Assignment: Which lines run from the start of the material below through the line containing "Augusta | Imparare l’autonomia: il"? Retype them exactly, pictures excluded.

──────── Listed records

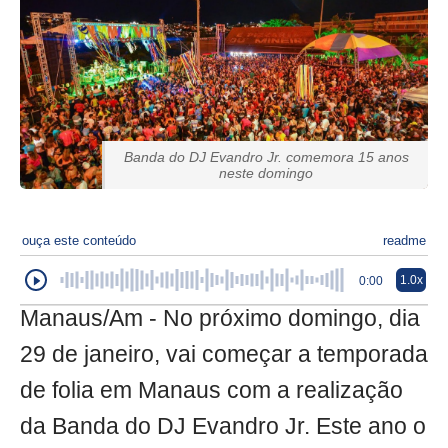
Banda do DJ Evandro Jr. comemora 15 anos
neste domingo
ouça este conteúdo
readme
1.0x
0:00
Manaus/Am - No próximo domingo, dia
29 de janeiro, vai começar a temporada
de folia em Manaus com a realização
da Banda do DJ Evandro Jr. Este ano o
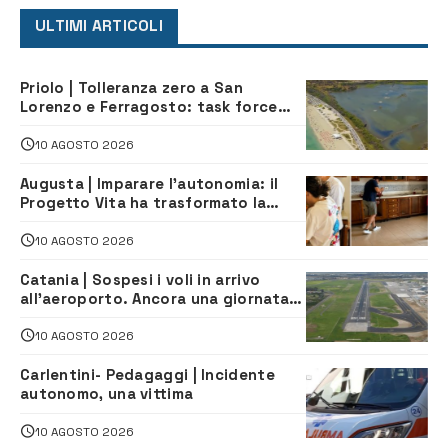
ULTIMI ARTICOLI
Priolo | Tolleranza zero a San
Lorenzo e Ferragosto: task force
contro degrado e caos sul litorale,
navette gratuite
10 AGOSTO 2026
Augusta | Imparare l’autonomia: il
Progetto Vita ha trasformato la
quotidianità in una palestra di
indipendenza
10 AGOSTO 2026
Catania | Sospesi i voli in arrivo
all’aeroporto. Ancora una giornata
di disagi per i viaggiatori
10 AGOSTO 2026
Carlentini- Pedagaggi | Incidente
autonomo, una vittima
10 AGOSTO 2026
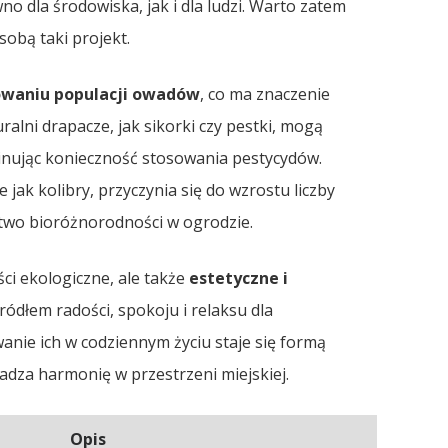
o dla środowiska, jak i dla ludzi. Warto zatem
sobą taki projekt.
owaniu populacji owadów
, co ma znaczenie
lni drapacze, jak sikorki czy pestki, mogą
minując konieczność stosowania pestycydów.
e jak kolibry, przyczynia się do wzrostu liczby
ctwo bioróżnorodności w ogrodzie.
ści ekologiczne, ale także
estetyczne i
ódłem radości, spokoju i relaksu dla
anie ich w codziennym życiu staje się formą
adza harmonię w przestrzeni miejskiej.
Opis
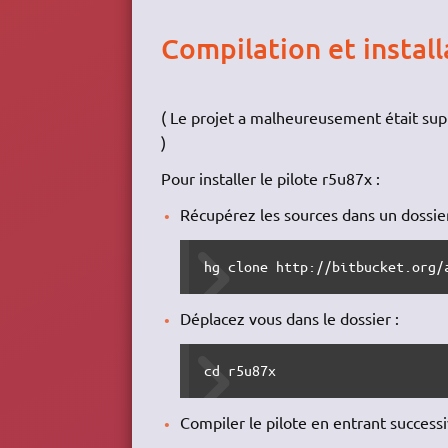
Compilation et install
( Le projet a malheureusement était sup
)
Pour installer le pilote r5u87x :
Récupérez les sources dans un dossie
hg clone http://bitbucket.org/
Déplacez vous dans le dossier :
cd r5u87x
Compiler le pilote en entrant succes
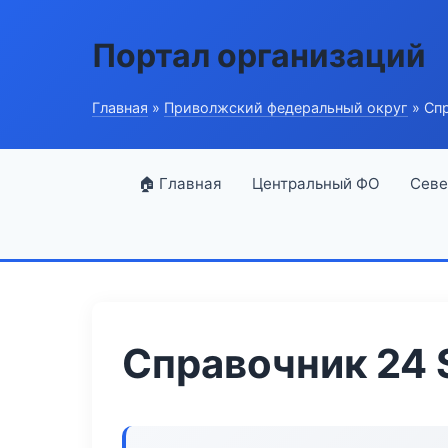
Портал организаций
Главная
»
Приволжский федеральный округ
» Спр
🏠 Главная
Центральный ФО
Севе
Справочник 24 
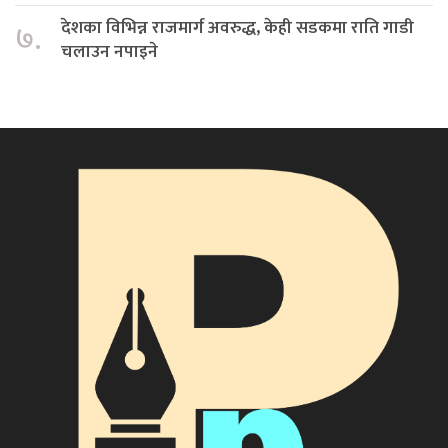
देशका विभिन्न राजमार्ग अवरुद्ध, केही सडकमा राति गाडी
७.
चलाउन नपाइने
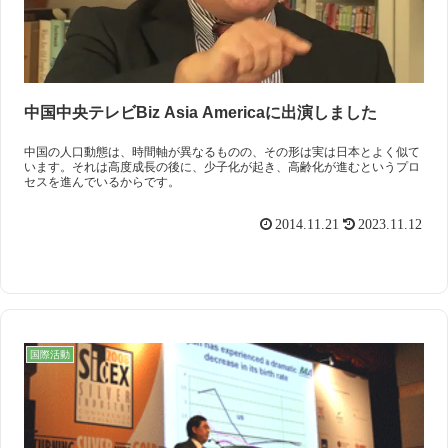
中国中央テレビBiz Asia Americaに出演しました
中国の人口動態は、時間軸が異なるものの、その形は実は日本とよく似て
います。それは高度成長の後に、少子化が起き、高齢化が進むというプロ
セスを進んでいるからです。
2014.11.21
2023.11.12
国際活動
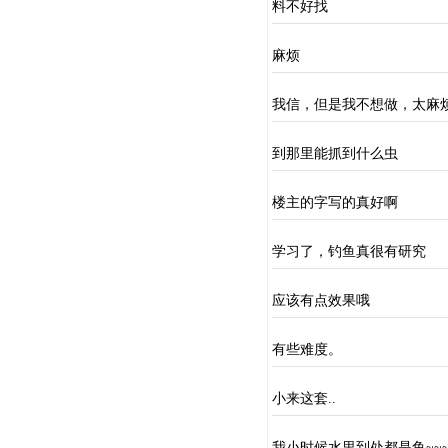
料不好找
麻烦
我信，但是我不想做，太麻
到那里能抓到什么虫
楼主的字写的真好啊
学习了，钓鱼真很有研究
应该有点效果哦
有些难度。
小来这套..
我小时候水里到处都是鱼~~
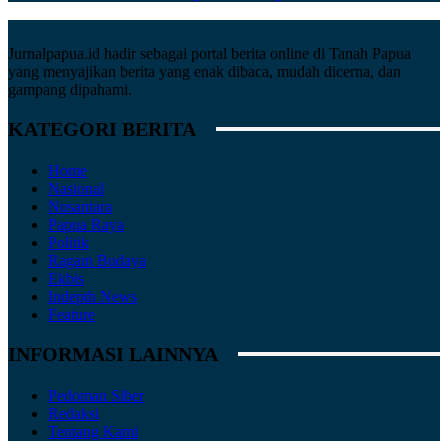
Jurnalpapua.id hadir sebagai portal berita online di Tanah Papua
yang menyajikan berita yang enak dibaca, mudah dicerna, dan
gampang dipahami.
KATEGORI BERITA
Home
Nasional
Nusantara
Papua Raya
Politik
Ragam Budaya
Ekbis
Indepth News
Feature
INFORMASI LAINNYA
Pedoman Siber
Redaksi
Tentang Kami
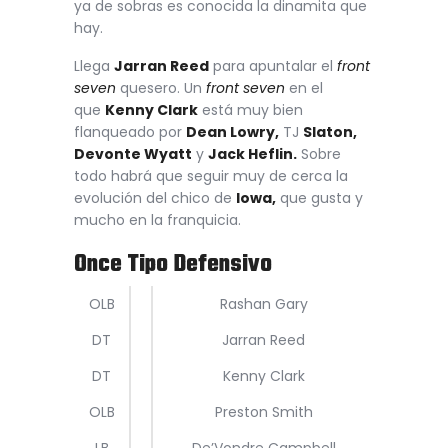
ya de sobras es conocida la dinamita que
hay.
Llega
Jarran Reed
para apuntalar el
front
seven
quesero. Un
front seven
en el
que
Kenny Clark
está muy bien
flanqueado por
Dean Lowry,
TJ
Slaton,
Devonte Wyatt
y
Jack Heflin.
Sobre
todo habrá que seguir muy de cerca la
evolución del chico de
Iowa,
que gusta y
mucho en la franquicia.
Once Tipo Defensivo
OLB
Rashan Gary
DT
Jarran Reed
DT
Kenny Clark
OLB
Preston Smith
LB
De’Vondre Campbell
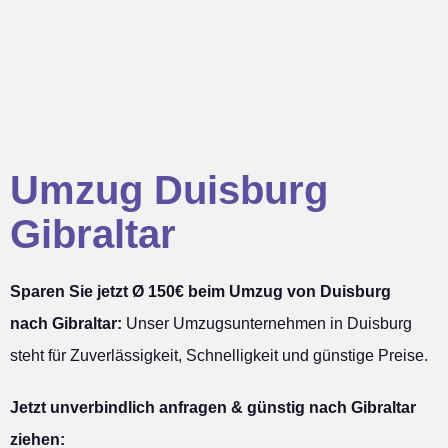
Umzug Duisburg
Gibraltar
Sparen Sie jetzt Ø 150€ beim Umzug von Duisburg
nach Gibraltar:
Unser Umzugsunternehmen in Duisburg
steht für Zuverlässigkeit, Schnelligkeit und günstige Preise.
Jetzt unverbindlich anfragen & günstig nach Gibraltar
ziehen:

────────────────

Reply:
Banda do DJ Evandro Jr. comemora 15 anos
neste domingo
ouça este conteúdo
readme
1.0x
0:00
Manaus/Am - No próximo domingo, dia
29 de janeiro, vai começar a temporada
de folia em Manaus com a realização
da Banda do DJ Evandro Jr. Este ano o
ULTIMI ARTICOLI
Priolo | Tolleranza zero a San
Lorenzo e Ferragosto: task force
contro degrado e caos sul litorale,
navette gratuite
10 AGOSTO 2026
Augusta | Imparare l’autonomia: il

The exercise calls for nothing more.